This figure illustrates the architecture of the proposed uC 3DU-Net. It is a 3D U-Net based model. The encoder consists of five stages, each with a downsampling block (max-pooling + two 3D convolutions). Stages 1-3 use a modified skip connection called ‘U-shaped Connection’ (uC) which leverages a simplified 2D U-Net to extract axial-slice plane features. The 5D tensors are reshaped to 4D for processing by uC. The decoder also has five stages with upsampling layers (transposed convolution) and Dual Feature Integration (DFi) blocks to combine 2D and 3D features, effectively adjusting the feature channel depth. The final layer converts to the required number of output classes.
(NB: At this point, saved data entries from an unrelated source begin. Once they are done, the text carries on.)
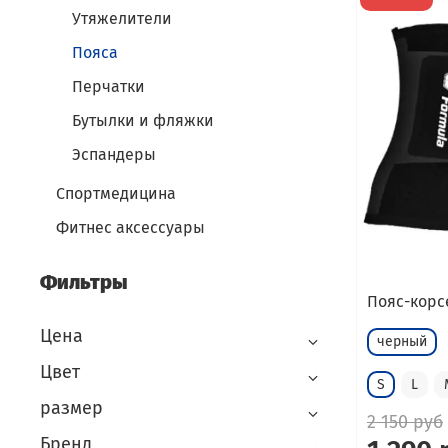
Утяжелители
Пояса
Перчатки
Бутылки и фляжки
Эспандеры
Спортмедицина
Фитнес аксессуары
Фильтры
Пояс-корс
Цена
черный
Цвет
S
L
размер
2 150 руб
Бренд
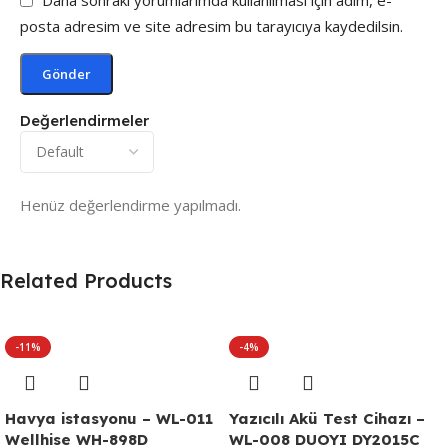
Daha sonraki yorumlarımda kullanılması için adım, e-
posta adresim ve site adresim bu tarayıcıya kaydedilsin.
Değerlendirmeler
Henüz değerlendirme yapılmadı.
Related Products
-11%
-4%
Havya istasyonu – WL-011
Yazıcılı Akü Test Cihazı –
Wellhise WH-898D
WL-008 DUOYI DY2015C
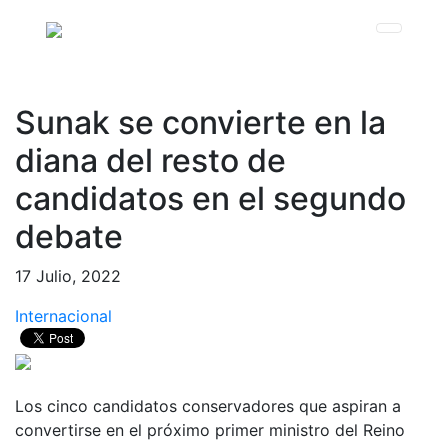
Sunak se convierte en la
diana del resto de
candidatos en el segundo
debate
17 Julio, 2022
Internacional
Los cinco candidatos conservadores que aspiran a
convertirse en el próximo primer ministro del Reino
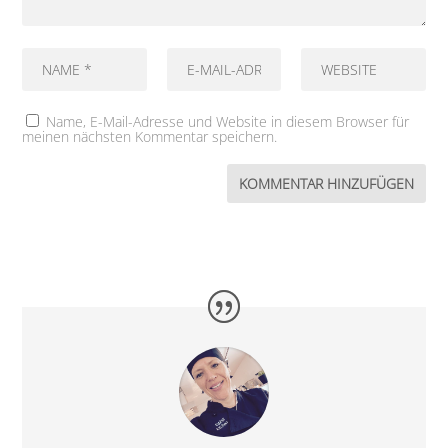
Name, E-Mail-Adresse und Website in diesem Browser für
meinen nächsten Kommentar speichern.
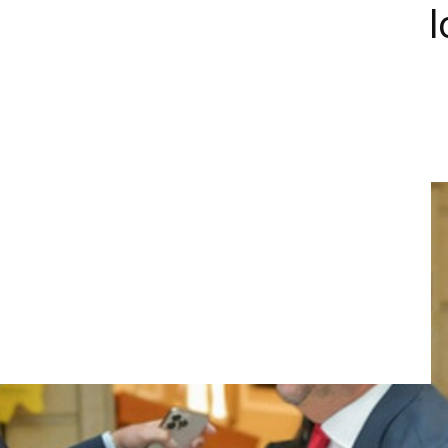
to Nacional de $546,9 bil
e apoyo del Congreso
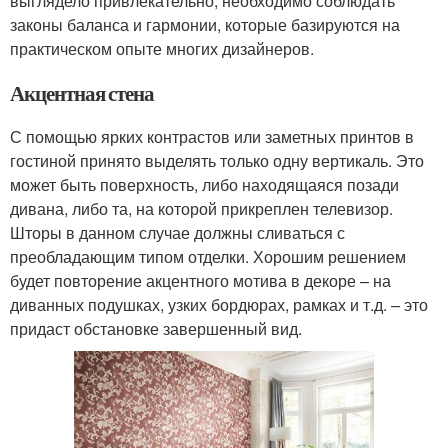
выглядело привлекательно, необходимо соблюдать
законы баланса и гармонии, которые базируются на
практическом опыте многих дизайнеров.
Акцентная стена
С помощью ярких контрастов или заметных принтов в
гостиной принято выделять только одну вертикаль. Это
может быть поверхность, либо находящаяся позади
дивана, либо та, на которой прикреплен телевизор.
Шторы в данном случае должны сливаться с
преобладающим типом отделки. Хорошим решением
будет повторение акцентного мотива в декоре – на
диванных подушках, узких бордюрах, рамках и т.д. – это
придаст обстановке завершенный вид.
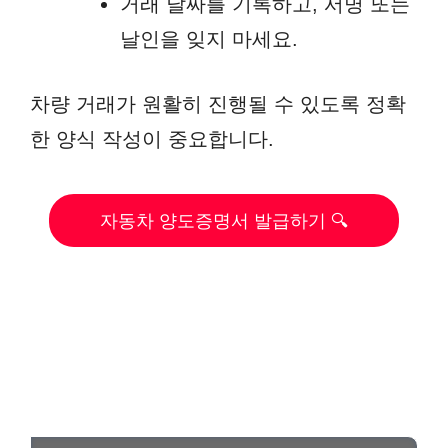
거래 날짜를 기록하고, 서명 또는
날인을 잊지 마세요.
차량 거래가 원활히 진행될 수 있도록 정확
한 양식 작성이 중요합니다.
자동차 양도증명서 발급하기 🔍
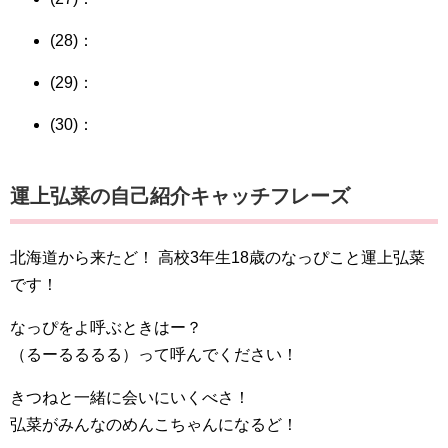
(28)：
(29)：
(30)：
運上弘菜の自己紹介キャッチフレーズ
北海道から来たど！ 高校3年生18歳のなっぴこと運上弘菜
です！
なっぴをよ呼ぶときはー？
（るーるるるる）って呼んでください！
きつねと一緒に会いにいくべさ！
弘菜がみんなのめんこちゃんになるど！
This figure shows the architecture of the proposed uC 3DU-Net. It uses a 3D U-Net as its base, but modifies the skip connections. The skip connections are replaced with the proposed ‘U-shaped Connections’ (uC) which are simplified 2D U-Nets. The figure highlights the five encoding and decoding stages, showing how the 5D tensors are reshaped into 4D tensors for processing by the 2D U-Nets. Finally, a ‘Dual Feature Integration’ (DFi) block is shown which is used to combine the features extracted by the 3D and 2D convolutional layers.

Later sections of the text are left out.